(WHAT YOU NEED TO DO)
Go through the listing below and work out how many lines hold "show"; reply with the figure alone.

(GIVEN DATA)
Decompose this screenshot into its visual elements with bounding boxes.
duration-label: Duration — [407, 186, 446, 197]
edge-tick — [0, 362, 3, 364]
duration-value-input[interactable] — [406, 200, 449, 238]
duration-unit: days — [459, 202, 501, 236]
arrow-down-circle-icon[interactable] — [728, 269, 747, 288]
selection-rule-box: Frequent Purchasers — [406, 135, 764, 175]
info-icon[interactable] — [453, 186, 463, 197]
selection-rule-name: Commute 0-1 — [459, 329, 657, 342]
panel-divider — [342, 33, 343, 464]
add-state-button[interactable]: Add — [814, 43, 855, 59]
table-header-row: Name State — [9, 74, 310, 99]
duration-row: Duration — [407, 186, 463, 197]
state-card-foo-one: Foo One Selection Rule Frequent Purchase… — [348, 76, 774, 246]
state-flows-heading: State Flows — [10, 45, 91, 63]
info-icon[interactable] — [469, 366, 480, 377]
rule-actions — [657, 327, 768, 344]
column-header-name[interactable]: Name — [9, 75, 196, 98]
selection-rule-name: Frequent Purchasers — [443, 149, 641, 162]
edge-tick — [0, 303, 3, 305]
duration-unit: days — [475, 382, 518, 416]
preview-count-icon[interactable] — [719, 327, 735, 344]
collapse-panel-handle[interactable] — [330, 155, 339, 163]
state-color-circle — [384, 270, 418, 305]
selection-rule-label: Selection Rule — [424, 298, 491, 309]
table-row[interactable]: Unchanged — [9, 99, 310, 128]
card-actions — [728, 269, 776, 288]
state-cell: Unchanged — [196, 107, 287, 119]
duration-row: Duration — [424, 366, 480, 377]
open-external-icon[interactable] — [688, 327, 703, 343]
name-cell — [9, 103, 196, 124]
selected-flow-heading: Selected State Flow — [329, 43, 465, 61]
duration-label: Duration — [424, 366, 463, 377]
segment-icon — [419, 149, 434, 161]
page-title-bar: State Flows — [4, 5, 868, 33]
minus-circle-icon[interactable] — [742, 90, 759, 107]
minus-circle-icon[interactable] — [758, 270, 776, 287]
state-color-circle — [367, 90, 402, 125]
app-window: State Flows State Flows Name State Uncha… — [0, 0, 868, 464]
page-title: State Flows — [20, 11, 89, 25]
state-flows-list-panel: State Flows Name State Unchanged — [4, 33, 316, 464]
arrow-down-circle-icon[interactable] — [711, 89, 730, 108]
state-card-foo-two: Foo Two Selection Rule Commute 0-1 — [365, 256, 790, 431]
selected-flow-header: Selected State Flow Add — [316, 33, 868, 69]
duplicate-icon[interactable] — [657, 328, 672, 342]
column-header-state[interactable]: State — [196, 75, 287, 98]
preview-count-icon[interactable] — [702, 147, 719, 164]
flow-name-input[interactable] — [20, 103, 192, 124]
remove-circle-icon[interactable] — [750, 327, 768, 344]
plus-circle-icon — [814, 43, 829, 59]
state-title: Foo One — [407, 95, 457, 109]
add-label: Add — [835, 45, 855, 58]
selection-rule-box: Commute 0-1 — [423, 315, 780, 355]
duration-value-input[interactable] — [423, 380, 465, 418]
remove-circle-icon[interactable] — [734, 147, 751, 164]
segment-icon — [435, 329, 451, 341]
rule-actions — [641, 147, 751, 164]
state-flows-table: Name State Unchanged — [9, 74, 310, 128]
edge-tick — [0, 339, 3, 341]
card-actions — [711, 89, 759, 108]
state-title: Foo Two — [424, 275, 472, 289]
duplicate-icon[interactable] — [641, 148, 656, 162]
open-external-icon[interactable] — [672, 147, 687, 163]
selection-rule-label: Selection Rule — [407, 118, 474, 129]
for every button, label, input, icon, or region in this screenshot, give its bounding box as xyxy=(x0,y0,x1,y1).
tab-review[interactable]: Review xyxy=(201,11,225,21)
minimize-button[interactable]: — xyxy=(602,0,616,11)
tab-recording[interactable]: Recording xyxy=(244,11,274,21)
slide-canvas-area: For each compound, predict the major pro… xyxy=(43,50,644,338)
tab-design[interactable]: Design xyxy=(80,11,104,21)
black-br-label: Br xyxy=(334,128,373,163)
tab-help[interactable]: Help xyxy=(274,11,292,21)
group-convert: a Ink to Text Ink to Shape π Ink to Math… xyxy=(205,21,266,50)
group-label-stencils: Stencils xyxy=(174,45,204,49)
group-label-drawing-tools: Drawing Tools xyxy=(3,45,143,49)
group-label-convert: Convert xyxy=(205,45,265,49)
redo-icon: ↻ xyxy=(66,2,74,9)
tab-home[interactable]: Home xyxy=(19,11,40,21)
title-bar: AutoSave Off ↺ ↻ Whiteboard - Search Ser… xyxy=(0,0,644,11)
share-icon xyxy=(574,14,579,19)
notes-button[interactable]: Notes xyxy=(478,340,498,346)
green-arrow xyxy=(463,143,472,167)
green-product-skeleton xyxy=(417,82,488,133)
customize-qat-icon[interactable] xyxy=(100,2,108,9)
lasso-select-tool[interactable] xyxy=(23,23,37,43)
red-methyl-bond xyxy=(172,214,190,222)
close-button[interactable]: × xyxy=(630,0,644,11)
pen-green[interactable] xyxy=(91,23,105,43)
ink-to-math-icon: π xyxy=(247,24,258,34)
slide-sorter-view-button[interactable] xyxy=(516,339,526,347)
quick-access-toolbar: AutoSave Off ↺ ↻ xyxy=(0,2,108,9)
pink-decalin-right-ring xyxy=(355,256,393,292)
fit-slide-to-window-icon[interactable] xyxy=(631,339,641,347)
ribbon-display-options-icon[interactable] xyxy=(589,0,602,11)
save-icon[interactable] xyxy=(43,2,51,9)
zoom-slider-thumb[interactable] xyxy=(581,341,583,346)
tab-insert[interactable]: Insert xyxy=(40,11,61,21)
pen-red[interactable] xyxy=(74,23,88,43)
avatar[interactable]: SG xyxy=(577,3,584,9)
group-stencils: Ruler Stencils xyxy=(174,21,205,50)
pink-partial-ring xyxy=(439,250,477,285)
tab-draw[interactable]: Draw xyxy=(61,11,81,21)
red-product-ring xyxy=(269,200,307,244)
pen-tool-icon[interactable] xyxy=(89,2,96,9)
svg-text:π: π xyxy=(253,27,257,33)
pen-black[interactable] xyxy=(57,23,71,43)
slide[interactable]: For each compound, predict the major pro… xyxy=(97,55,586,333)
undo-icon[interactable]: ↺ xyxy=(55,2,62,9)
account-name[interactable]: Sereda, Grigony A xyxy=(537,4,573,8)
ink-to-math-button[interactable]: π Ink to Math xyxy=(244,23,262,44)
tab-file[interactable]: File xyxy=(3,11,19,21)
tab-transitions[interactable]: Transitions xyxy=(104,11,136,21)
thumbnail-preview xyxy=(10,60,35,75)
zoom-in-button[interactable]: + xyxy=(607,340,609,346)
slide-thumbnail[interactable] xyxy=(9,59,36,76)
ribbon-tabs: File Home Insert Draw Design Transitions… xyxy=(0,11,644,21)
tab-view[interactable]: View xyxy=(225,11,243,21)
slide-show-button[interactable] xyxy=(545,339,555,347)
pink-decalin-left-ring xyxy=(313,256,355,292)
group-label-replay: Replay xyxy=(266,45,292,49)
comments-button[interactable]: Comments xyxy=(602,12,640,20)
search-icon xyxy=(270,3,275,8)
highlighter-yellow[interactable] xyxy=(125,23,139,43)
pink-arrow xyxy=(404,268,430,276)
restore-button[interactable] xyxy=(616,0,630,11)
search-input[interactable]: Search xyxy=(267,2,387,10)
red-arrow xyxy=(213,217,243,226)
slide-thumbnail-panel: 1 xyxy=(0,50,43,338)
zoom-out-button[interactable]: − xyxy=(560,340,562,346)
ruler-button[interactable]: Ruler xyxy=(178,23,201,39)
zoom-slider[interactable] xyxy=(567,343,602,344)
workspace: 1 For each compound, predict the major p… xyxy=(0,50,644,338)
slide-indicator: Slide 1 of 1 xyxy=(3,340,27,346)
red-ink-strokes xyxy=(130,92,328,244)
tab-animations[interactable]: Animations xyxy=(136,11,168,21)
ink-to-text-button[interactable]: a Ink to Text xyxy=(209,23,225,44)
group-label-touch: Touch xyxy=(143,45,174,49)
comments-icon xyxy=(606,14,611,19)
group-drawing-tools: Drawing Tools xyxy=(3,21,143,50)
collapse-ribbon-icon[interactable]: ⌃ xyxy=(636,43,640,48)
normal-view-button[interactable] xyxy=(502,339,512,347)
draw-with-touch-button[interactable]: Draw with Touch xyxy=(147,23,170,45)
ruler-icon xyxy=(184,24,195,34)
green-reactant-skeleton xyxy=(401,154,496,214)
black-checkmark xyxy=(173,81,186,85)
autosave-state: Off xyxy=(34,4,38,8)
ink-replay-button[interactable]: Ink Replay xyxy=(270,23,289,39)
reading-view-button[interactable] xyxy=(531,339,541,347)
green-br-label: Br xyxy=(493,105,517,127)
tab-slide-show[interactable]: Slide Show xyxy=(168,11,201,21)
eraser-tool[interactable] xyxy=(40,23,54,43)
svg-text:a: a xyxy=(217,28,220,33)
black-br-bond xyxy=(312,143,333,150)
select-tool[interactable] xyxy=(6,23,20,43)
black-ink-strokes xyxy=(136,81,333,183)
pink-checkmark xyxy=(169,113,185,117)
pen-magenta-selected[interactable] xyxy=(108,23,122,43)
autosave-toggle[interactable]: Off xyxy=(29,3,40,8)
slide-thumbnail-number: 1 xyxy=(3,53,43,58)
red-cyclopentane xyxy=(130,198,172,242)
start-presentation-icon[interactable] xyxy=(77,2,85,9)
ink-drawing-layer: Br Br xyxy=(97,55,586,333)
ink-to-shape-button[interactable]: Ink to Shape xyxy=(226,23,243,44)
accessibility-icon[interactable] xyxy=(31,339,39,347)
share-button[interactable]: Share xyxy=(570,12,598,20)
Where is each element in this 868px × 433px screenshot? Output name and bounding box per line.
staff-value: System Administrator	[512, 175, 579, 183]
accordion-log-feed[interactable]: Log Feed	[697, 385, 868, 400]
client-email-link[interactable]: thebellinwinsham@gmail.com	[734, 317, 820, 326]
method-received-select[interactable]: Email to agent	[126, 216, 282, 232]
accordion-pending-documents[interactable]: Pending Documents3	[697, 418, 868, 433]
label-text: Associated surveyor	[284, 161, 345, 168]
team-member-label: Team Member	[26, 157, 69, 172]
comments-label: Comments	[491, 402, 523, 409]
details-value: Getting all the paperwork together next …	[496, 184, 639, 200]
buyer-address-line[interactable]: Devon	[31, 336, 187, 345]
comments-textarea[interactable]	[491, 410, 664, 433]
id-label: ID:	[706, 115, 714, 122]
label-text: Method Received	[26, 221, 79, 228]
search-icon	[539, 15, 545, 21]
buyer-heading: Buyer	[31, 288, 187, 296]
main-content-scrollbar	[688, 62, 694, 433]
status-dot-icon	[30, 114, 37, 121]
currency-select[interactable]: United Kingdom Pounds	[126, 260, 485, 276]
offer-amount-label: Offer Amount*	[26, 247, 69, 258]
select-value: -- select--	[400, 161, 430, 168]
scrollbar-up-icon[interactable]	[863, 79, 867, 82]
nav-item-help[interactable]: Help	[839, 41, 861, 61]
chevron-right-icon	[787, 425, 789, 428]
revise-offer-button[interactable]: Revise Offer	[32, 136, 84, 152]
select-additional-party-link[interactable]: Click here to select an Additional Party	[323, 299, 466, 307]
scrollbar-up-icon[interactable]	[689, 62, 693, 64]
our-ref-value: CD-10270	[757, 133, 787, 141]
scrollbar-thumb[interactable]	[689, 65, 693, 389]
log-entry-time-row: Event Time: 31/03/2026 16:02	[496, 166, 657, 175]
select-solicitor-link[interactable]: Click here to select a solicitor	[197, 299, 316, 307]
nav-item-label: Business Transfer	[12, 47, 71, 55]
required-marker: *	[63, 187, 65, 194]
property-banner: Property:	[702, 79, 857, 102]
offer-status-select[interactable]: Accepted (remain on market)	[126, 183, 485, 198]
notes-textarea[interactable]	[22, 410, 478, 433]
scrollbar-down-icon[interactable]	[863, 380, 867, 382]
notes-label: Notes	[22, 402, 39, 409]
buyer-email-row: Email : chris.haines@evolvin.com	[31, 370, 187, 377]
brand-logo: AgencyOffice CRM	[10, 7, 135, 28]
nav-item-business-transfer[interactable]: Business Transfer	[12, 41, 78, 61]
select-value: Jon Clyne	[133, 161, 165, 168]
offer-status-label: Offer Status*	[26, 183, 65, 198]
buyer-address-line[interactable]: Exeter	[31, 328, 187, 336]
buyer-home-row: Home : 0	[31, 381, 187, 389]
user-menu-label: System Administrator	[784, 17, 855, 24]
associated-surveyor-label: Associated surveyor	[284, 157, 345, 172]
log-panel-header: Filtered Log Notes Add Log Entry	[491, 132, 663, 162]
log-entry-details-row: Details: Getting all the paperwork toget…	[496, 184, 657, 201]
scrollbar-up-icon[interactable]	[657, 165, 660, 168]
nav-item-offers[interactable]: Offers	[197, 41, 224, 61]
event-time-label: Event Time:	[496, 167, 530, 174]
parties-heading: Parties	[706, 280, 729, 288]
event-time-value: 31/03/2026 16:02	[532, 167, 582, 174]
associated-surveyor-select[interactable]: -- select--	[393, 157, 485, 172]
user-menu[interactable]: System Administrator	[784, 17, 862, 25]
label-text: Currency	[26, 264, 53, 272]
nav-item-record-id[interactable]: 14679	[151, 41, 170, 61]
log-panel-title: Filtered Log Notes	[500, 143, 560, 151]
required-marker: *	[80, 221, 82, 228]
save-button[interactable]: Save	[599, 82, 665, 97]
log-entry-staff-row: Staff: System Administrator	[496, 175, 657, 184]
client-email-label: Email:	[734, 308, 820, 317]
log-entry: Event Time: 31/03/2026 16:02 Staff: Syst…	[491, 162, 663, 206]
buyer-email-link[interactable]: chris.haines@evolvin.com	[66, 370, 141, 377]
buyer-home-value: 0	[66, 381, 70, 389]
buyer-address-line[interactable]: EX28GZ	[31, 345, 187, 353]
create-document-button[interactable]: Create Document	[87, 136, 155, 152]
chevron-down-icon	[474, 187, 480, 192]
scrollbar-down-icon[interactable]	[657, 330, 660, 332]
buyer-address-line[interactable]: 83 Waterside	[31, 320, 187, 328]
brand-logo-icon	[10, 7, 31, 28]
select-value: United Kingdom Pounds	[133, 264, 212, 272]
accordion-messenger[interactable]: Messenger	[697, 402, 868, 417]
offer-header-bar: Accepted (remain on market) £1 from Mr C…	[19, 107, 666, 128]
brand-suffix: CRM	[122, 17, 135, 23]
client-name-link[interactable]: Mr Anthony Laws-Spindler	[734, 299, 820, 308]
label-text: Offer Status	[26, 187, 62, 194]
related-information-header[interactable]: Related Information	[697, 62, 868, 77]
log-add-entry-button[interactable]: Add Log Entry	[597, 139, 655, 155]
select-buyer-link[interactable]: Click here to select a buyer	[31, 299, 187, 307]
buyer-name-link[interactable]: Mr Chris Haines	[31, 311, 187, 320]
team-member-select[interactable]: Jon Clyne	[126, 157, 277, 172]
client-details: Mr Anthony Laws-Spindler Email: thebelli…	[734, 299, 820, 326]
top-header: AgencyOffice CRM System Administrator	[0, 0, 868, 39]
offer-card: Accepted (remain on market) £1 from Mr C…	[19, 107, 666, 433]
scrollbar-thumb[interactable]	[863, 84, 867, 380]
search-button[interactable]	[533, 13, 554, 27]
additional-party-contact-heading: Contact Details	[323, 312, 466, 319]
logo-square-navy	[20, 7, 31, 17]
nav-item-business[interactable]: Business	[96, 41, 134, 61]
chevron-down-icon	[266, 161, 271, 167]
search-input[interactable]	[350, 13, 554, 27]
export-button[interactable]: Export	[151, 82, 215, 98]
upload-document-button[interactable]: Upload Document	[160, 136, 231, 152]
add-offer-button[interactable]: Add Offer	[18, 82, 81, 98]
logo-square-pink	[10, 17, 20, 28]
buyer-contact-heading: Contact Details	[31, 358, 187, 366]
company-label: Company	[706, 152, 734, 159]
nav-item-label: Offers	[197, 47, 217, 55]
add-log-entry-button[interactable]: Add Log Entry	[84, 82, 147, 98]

(RESPONSE TO THE TASK)
2